### Material for the task
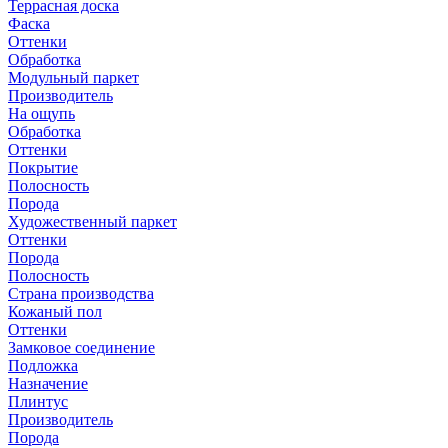
Террасная доска
Фаска
Оттенки
Обработка
Модульный паркет
Производитель
На ощупь
Обработка
Оттенки
Покрытие
Полосность
Порода
Художественный паркет
Оттенки
Порода
Полосность
Страна производства
Кожаный пол
Оттенки
Замковое соединение
Подложка
Назначение
Плинтус
Производитель
Порода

### Problem description
Repeat the records above verbatim, dropping the pictures.

### Answer section
Террасная доска
Фаска
Оттенки
Обработка
Модульный паркет
Производитель
На ощупь
Обработка
Оттенки
Покрытие
Полосность
Порода
Художественный паркет
Оттенки
Порода
Полосность
Страна производства
Кожаный пол
Оттенки
Замковое соединение
Подложка
Назначение
Плинтус
Производитель
Порода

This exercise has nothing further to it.